Terang Benderang! Hakim Seharusnya Kabulkan Praperadilan Christofel Liyanto
FHC, Sidang praperadilan yang diajukan Christofel Liyanto di Pengadilan Negeri Kupang memasuki babak krusial. Dalam persidangan yang digelar Kamis (19/2/2026) di Pengadilan Negeri Kupang, saksi dan ahli yang dihadirkan pihak termohon Kejaksaan Negeri Kota Kupang, justru memunculkan sejumlah fakta yang dinilai menguatkan dalil pemohon.
Perkara ini berkelindan dengan kasus dugaan korupsi yang menyeret Rachmat alias Ravi terkait kredit fiktif di Bank NTT. Namun dalam praperadilan, fokusnya bukan pada pokok perkara korupsi, melainkan pada sah atau tidaknya penetapan tersangka terhadap Christofel Liyanto serta prosedur penyidikan yang ditempuh jaksa.
Kuasa hukum Christofel, Dr.

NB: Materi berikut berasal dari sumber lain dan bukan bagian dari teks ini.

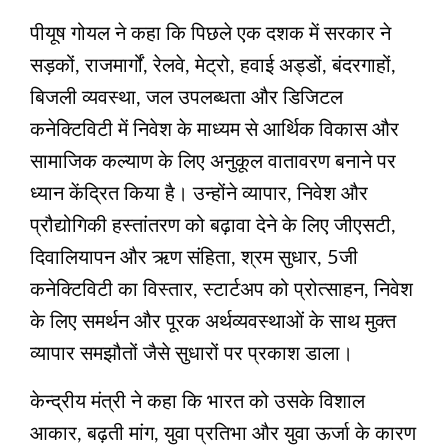
पीयूष गोयल ने कहा कि पिछले एक दशक में सरकार ने
सड़कों, राजमार्गों, रेलवे, मेट्रो, हवाई अड्डों, बंदरगाहों,
बिजली व्यवस्था, जल उपलब्धता और डिजिटल
कनेक्टिविटी में निवेश के माध्यम से आर्थिक विकास और
सामाजिक कल्याण के लिए अनुकूल वातावरण बनाने पर
ध्यान केंद्रित किया है। उन्होंने व्यापार, निवेश और
प्रौद्योगिकी हस्तांतरण को बढ़ावा देने के लिए जीएसटी,
दिवालियापन और ऋण संहिता, श्रम सुधार, 5जी
कनेक्टिविटी का विस्तार, स्टार्टअप को प्रोत्साहन, निवेश
के लिए समर्थन और पूरक अर्थव्यवस्थाओं के साथ मुक्त
व्यापार समझौतों जैसे सुधारों पर प्रकाश डाला।
केन्द्रीय मंत्री ने कहा कि भारत को उसके विशाल
आकार, बढ़ती मांग, युवा प्रतिभा और युवा ऊर्जा के कारण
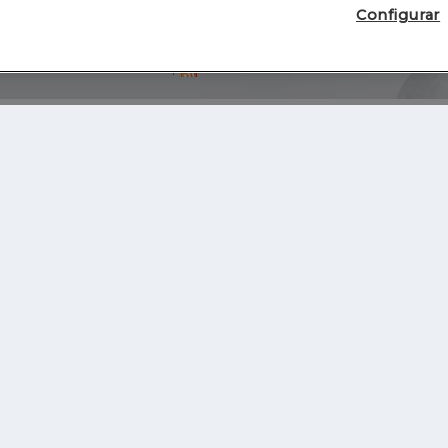
Configurar
Blog
Autores
Video
Inicio
RSS
GHER EDUCATION
IE UNIVERSITY
S
IE LAW SCHOOL
IE SCHOOL OF ARCHITECTURE AND DESIGN
IE SCHOOL OF SCIENCE & TECHNOLOGY
IE SCHOOL OF ARTS & HUMANITIES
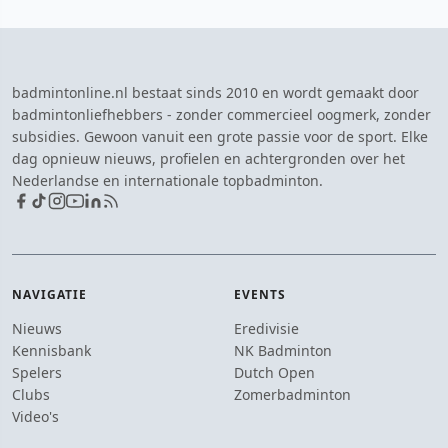
badmintonline.nl bestaat sinds 2010 en wordt gemaakt door
badmintonliefhebbers - zonder commercieel oogmerk, zonder
subsidies. Gewoon vanuit een grote passie voor de sport. Elke
dag opnieuw nieuws, profielen en achtergronden over het
Nederlandse en internationale topbadminton.
NAVIGATIE
EVENTS
Nieuws
Eredivisie
Kennisbank
NK Badminton
Spelers
Dutch Open
Clubs
Zomerbadminton
Video's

Adhitya Nasution, S.H., M.H., menegaskan bahwa proses hukum yang dijalankan termohon menyisakan tanda tanya mendasar. Salah satunya, penerbitan surat perintah penyidikan (sprindik) dan penetapan tersangka yang dilakukan pada hari yang sama. Menurutnya, praktik demikian bertentangan dengan prinsip kehati-hatian dalam hukum acara pidana.
Sprindik Umum dan Khusus Dipersoalkan. Dalam persidangan, salah satu isu yang mengemuka adalah penggunaan istilah sprindik umum dan sprindik khusus. Pihak pemohon mempertanyakan dasar hukum klasifikasi tersebut dalam Kitab Undang-Undang Hukum Acara Pidana (KUHAP).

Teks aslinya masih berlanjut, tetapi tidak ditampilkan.